[Collected data entries]
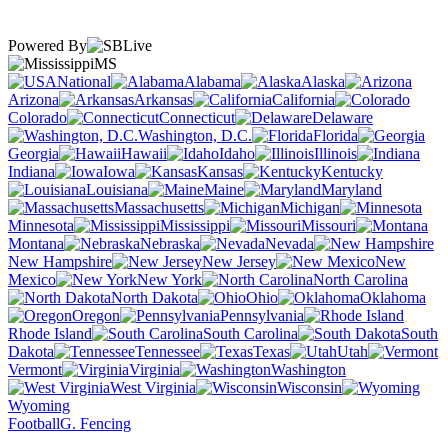
Powered By
MS
National
Alabama
Alaska
Arizona
Arkansas
California
Colorado
Connecticut
Delaware
Washington, D.C.
Florida
Georgia
Hawaii
Idaho
Illinois
Indiana
Iowa
Kansas
Kentucky
Louisiana
Maine
Maryland
Massachusetts
Michigan
Minnesota
Mississippi
Missouri
Montana
Nebraska
Nevada
New Hampshire
New Jersey
New
Mexico
New York
North Carolina
North Dakota
Ohio
Oklahoma
Oregon
Pennsylvania
Rhode Island
South Carolina
South
Dakota
Tennessee
Texas
Utah
Vermont
Virginia
Washington
West Virginia
Wisconsin
Wyoming
Football
G. Fencing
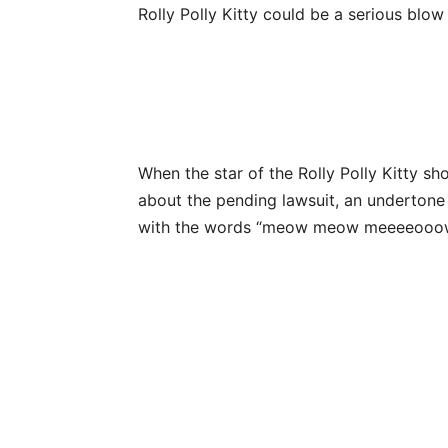
Rolly Polly Kitty could be a serious blo
When the star of the Rolly Polly Kitty 
about the pending lawsuit, an undertone
with the words “meow meow meeeeooo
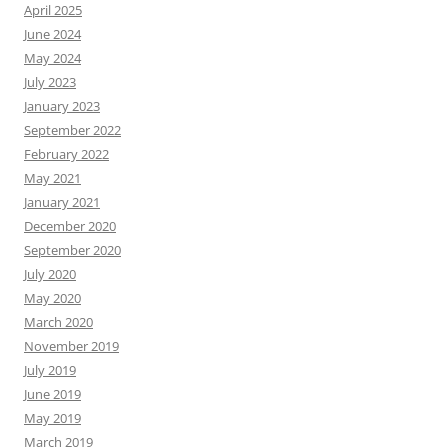
April 2025
June 2024
May 2024
July 2023
January 2023
September 2022
February 2022
May 2021
January 2021
December 2020
September 2020
July 2020
May 2020
March 2020
November 2019
July 2019
June 2019
May 2019
March 2019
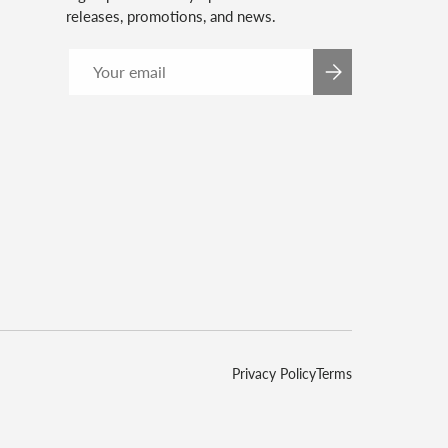
releases, promotions, and news.
Email
SUBSCRIBE
Privacy Policy
Terms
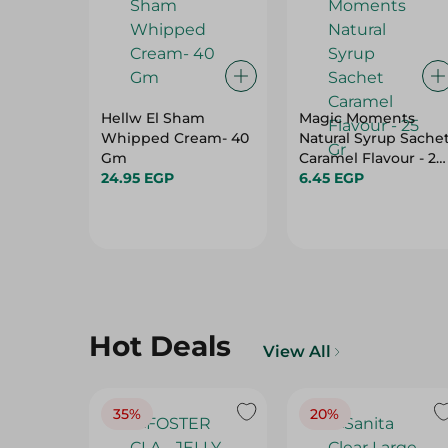
Hellw El Sham
Magic Moments
Whipped Cream- 40
Natural Syrup Sache
Gm
Caramel Flavour - 25
24.95 EGP
Gr
6.45 EGP
Hot Deals
View All
35%
20%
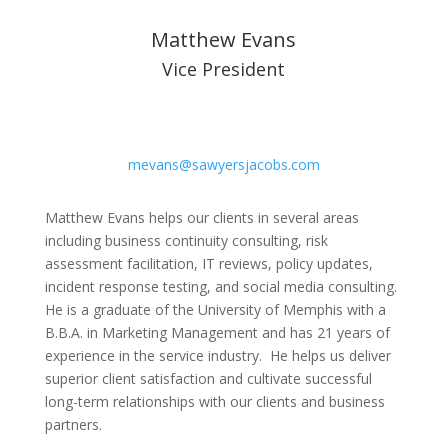
Matthew Evans
Vice President
mevans@sawyersjacobs.com
Matthew Evans helps our clients in several areas
including business continuity consulting, risk
assessment facilitation, IT reviews, policy updates,
incident response testing, and social media consulting.
He is a graduate of the University of Memphis with a
B.B.A. in Marketing Management and has 21 years of
experience in the service industry. He helps us deliver
superior client satisfaction and cultivate successful
long-term relationships with our clients and business
partners.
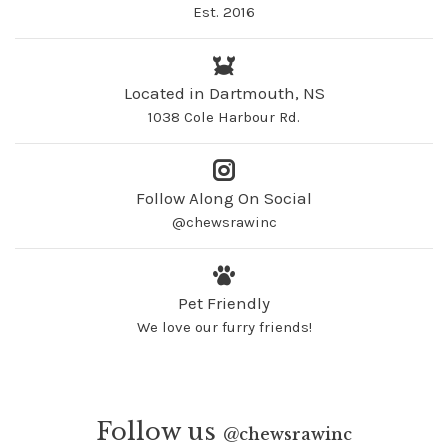
Est. 2016
Located in Dartmouth, NS
1038 Cole Harbour Rd.
Follow Along On Social
@chewsrawinc
Pet Friendly
We love our furry friends!
Follow us
@
chewsrawinc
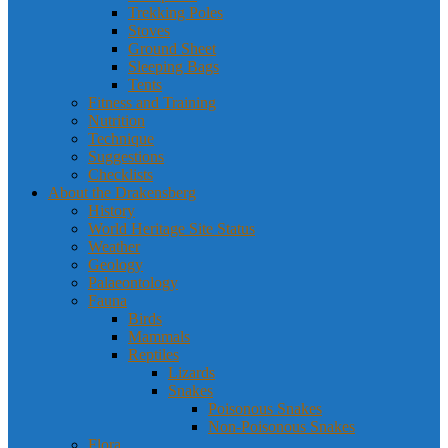
Trekking Poles
Stoves
Ground Sheet
Sleeping Bags
Tents
Fitness and Training
Nutrition
Technique
Suggestions
Checklists
About the Drakensberg
History
World Heritage Site Status
Weather
Geology
Palaeontology
Fauna
Birds
Mammals
Reptiles
Lizards
Snakes
Poisonous Snakes
Non-Poisonous Snakes
Flora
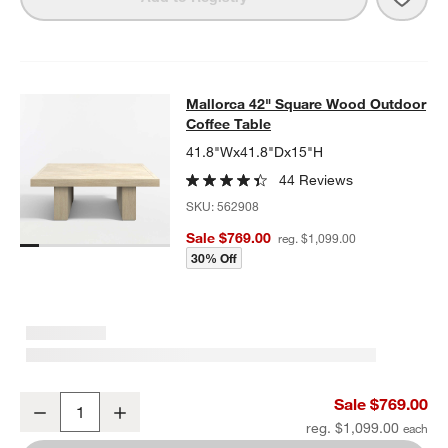
Mallorca 42" Square Wood Outdoor 
Mallorca 42" Square Wood Outdoor
SKIP ITEMS
MALLORCA 42" SQUARE WOOD OUTDOOR COFFEE TABLE
ITEMS
Coffee Table
41.8"Wx41.8"Dx15"H
44 Reviews
SKU:
562908
Sale $769.00
reg. $1,099.00
30% Off
Mallorca 42" Square Wood Outdoor Coffee Table
Sale $769.00
Decrease
Increase
Quantity
reg. $1,099.00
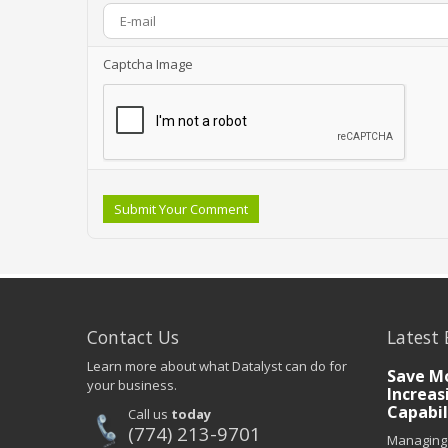
Captcha Image
Submit Your Comment
Contact Us
Latest 
Learn more about what Datalyst can do for
Save Mo
your business.
Increas
Capabil
Call us
today
(774) 213-9701
Managing 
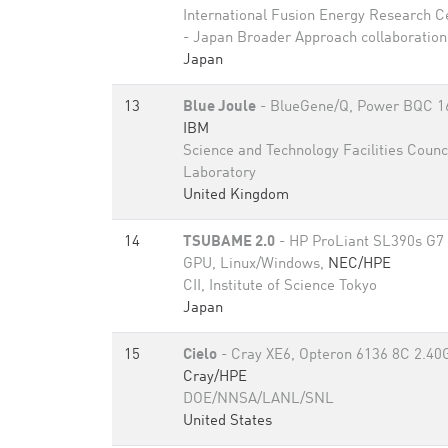
International Fusion Energy Research C
- Japan Broader Approach collaboration
Japan
13
Blue Joule
- BlueGene/Q, Power BQC 1
IBM
Science and Technology Facilities Counc
Laboratory
United Kingdom
14
TSUBAME 2.0
- HP ProLiant SL390s G7 
GPU, Linux/Windows,
NEC/HPE
CII, Institute of Science Tokyo
Japan
15
Cielo
- Cray XE6, Opteron 6136 8C 2.40
Cray/HPE
DOE/NNSA/LANL/SNL
United States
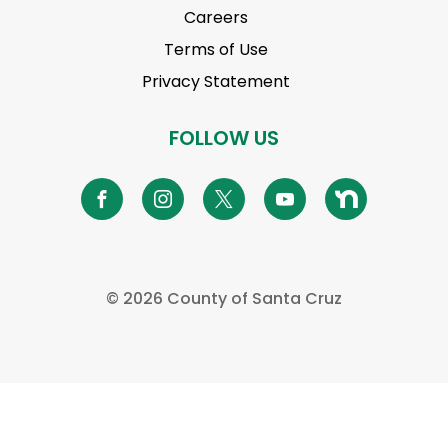
Careers
Terms of Use
Privacy Statement
FOLLOW US
©
2026 County of Santa Cruz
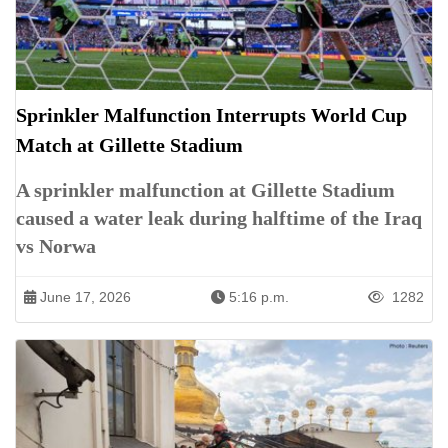
Sprinkler Malfunction Interrupts World Cup
Match at Gillette Stadium
A sprinkler malfunction at Gillette Stadium
caused a water leak during halftime of the Iraq
vs Norwa
June 17, 2026
5:16 p.m.
1282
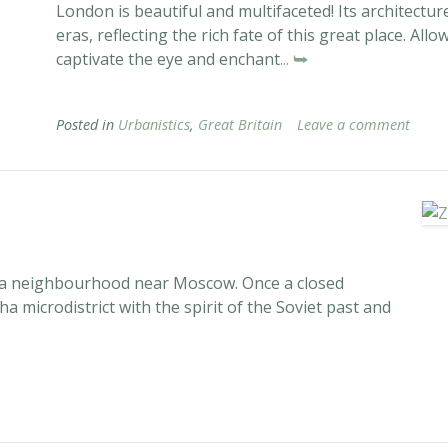
London is beautiful and multifaceted! Its architecture
eras, reflecting the rich fate of this great place. A
captivate the eye and enchant
... ⮩
Posted in
Urbanistics
,
Great Britain
Leave a comment
f a neighbourhood near Moscow. Once a closed
a microdistrict with the spirit of the Soviet past and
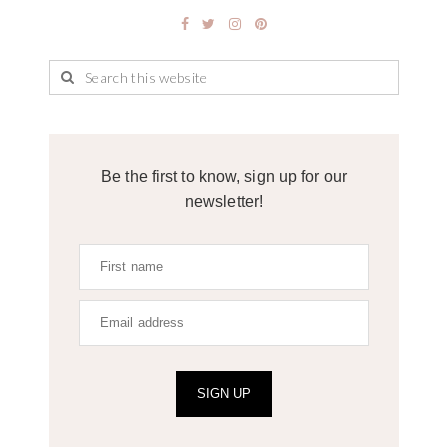
Be the first to know, sign up for our
newsletter!
SIGN UP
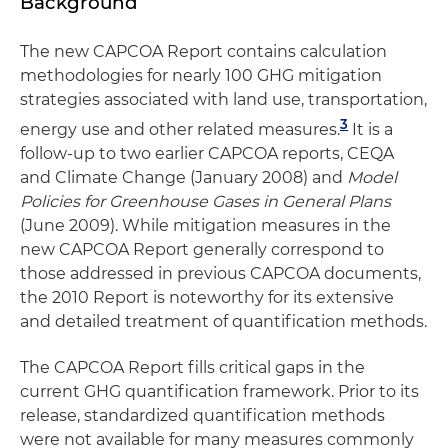
Background
The new CAPCOA Report contains calculation
methodologies for nearly 100 GHG mitigation
strategies associated with land use, transportation,
3
energy use and other related measures.
It is a
follow-up to two earlier CAPCOA reports, CEQA
and Climate Change (January 2008) and
Model
Policies for Greenhouse Gases in General Plans
(June 2009). While mitigation measures in the
new CAPCOA Report generally correspond to
those addressed in previous CAPCOA documents,
the 2010 Report is noteworthy for its extensive
and detailed treatment of quantification methods.
The CAPCOA Report fills critical gaps in the
current GHG quantification framework. Prior to its
release, standardized quantification methods
were not available for many measures commonly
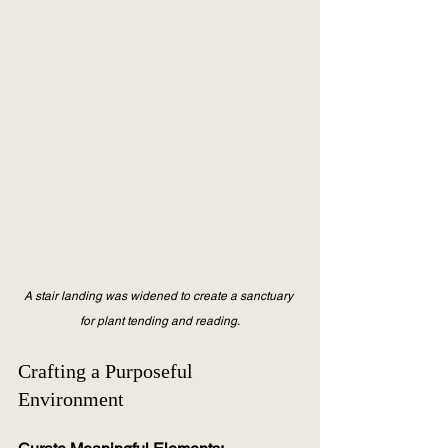
A stair landing was widened to create a sanctuary 
for plant tending and reading.
Crafting a Purposeful 
Environment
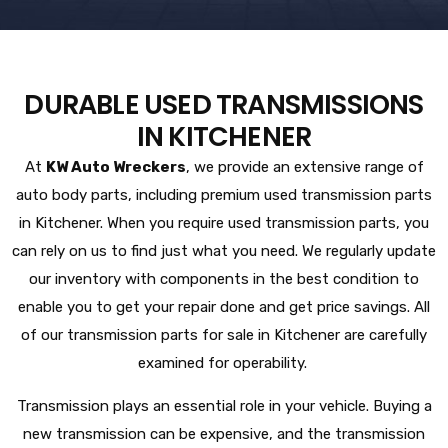
DURABLE USED TRANSMISSIONS
IN KITCHENER
At
KW Auto Wreckers
, we provide an extensive range of
auto body parts, including premium used transmission parts
in Kitchener. When you require used transmission parts, you
can rely on us to find just what you need. We regularly update
our inventory with components in the best condition to
enable you to get your repair done and get price savings. All
of our transmission parts for sale in Kitchener are carefully
examined for operability.
Transmission plays an essential role in your vehicle. Buying a
new transmission can be expensive, and the transmission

__INSTRUCTIONS TO FOLLOW__.
Could you give all of the data again exactly as written, omitting any pictures?

__EXPECTED ANSWER__.
Powered By
MS
National
Alabama
Alaska
Arizona
Arkansas
California
Colorado
Connecticut
Delaware
Washington, D.C.
Florida
Georgia
Hawaii
Idaho
Illinois
Indiana
Iowa
Kansas
Kentucky
Louisiana
Maine
Maryland
Massachusetts
Michigan
Minnesota
Mississippi
Missouri
Montana
Nebraska
Nevada
New Hampshire
New Jersey
New
Mexico
New York
North Carolina
North Dakota
Ohio
Oklahoma
Oregon
Pennsylvania
Rhode Island
South Carolina
South
Dakota
Tennessee
Texas
Utah
Vermont
Virginia
Washington
West Virginia
Wisconsin
Wyoming
Football
G. Fencing
Rolly Polly Kitty could be a serious blo
When the star of the Rolly Polly Kitty 
about the pending lawsuit, an undertone
with the words “meow meow meeeeooo
April 2025
June 2024
May 2024
July 2023
January 2023
September 2022
February 2022
May 2021
January 2021
December 2020
September 2020
July 2020
May 2020
March 2020
November 2019
July 2019
June 2019
May 2019
March 2019
releases, promotions, and news.
Email
SUBSCRIBE
Privacy Policy
Terms
Hellw El Sham
Magic Moments
Whipped Cream- 40
Natural Syrup Sache
Gm
Caramel Flavour - 25
24.95 EGP
Gr
6.45 EGP
Hot Deals
View All
35%
20%
Matthew Evans
Vice President
mevans@sawyersjacobs.com
Matthew Evans helps our clients in several areas
including business continuity consulting, risk
assessment facilitation, IT reviews, policy updates,
incident response testing, and social media consulting.
He is a graduate of the University of Memphis with a
B.B.A. in Marketing Management and has 21 years of
experience in the service industry. He helps us deliver
superior client satisfaction and cultivate successful
long-term relationships with our clients and business
partners.
Est. 2016
Located in Dartmouth, NS
1038 Cole Harbour Rd.
Follow Along On Social
@chewsrawinc
Pet Friendly
We love our furry friends!
Follow us
@
chewsrawinc
Trekking Poles
Stoves
Ground Sheet
Sleeping Bags
Tents
Fitness and Training
Nutrition
Technique
Suggestions
Checklists
About the Drakensberg
History
World Heritage Site Status
Weather
Geology
Palaeontology
Fauna
Birds
Mammals
Reptiles
Lizards
Snakes
Poisonous Snakes
Non-Poisonous Snakes
Flora
Mallorca 42" Square Wood Outdoor 
Mallorca 42" Square Wood Outdoor
SKIP ITEMS
MALLORCA 42" SQUARE WOOD OUTDOOR COFFEE TABLE
ITEMS
Coffee Table
41.8"Wx41.8"Dx15"H
44 Reviews
SKU:
562908
Sale $769.00
reg. $1,099.00
30% Off
Mallorca 42" Square Wood Outdoor Coffee Table
Sale $769.00
Decrease
Increase
Quantity
reg. $1,099.00
Captcha Image
Submit Your Comment
Contact Us
Latest 
Learn more about what Datalyst can do for
Save Mo
your business.
Increas
Capabil
Call us
today
(774) 213-9701
Managing 
International Fusion Energy Research C
- Japan Broader Approach collaboration
Japan
13
Blue Joule
- BlueGene/Q, Power BQC 1
IBM
Science and Technology Facilities Counc
Laboratory
United Kingdom
14
TSUBAME 2.0
- HP ProLiant SL390s G7 
GPU, Linux/Windows,
NEC/HPE
CII, Institute of Science Tokyo
Japan
15
Cielo
- Cray XE6, Opteron 6136 8C 2.40
Cray/HPE
DOE/NNSA/LANL/SNL
United States
Careers
Terms of Use
Privacy Statement
FOLLOW US
©
2026 County of Santa Cruz
Sprinkler Malfunction Interrupts World Cup
Match at Gillette Stadium
A sprinkler malfunction at Gillette Stadium
caused a water leak during halftime of the Iraq
vs Norwa
June 17, 2026
5:16 p.m.
1282
London is beautiful and multifaceted! Its architecture
eras, reflecting the rich fate of this great place. A
captivate the eye and enchant
... ⮩
Posted in
Urbanistics
,
Great Britain
Leave a comment
f a neighbourhood near Moscow. Once a closed
a microdistrict with the spirit of the Soviet past and
Be the first to know, sign up for our
newsletter!
SIGN UP
Background
The new CAPCOA Report contains calculation
methodologies for nearly 100 GHG mitigation
strategies associated with land use, transportation,
3
energy use and other related measures.
It is a
follow-up to two earlier CAPCOA reports, CEQA
and Climate Change (January 2008) and
Model
Policies for Greenhouse Gases in General Plans
(June 2009). While mitigation measures in the
new CAPCOA Report generally correspond to
those addressed in previous CAPCOA documents,
the 2010 Report is noteworthy for its extensive
and detailed treatment of quantification methods.
The CAPCOA Report fills critical gaps in the
current GHG quantification framework. Prior to its
release, standardized quantification methods
were not available for many measures commonly
A stair landing was widened to create a sanctuary 
for plant tending and reading.
Crafting a Purposeful 
Environment
DURABLE USED TRANSMISSIONS
IN KITCHENER
At
KW Auto Wreckers
, we provide an extensive range of
auto body parts, including premium used transmission parts
in Kitchener. When you require used transmission parts, you
can rely on us to find just what you need. We regularly update
our inventory with components in the best condition to
enable you to get your repair done and get price savings. All
of our transmission parts for sale in Kitchener are carefully
examined for operability.
Transmission plays an essential role in your vehicle. Buying a
new transmission can be expensive, and the transmission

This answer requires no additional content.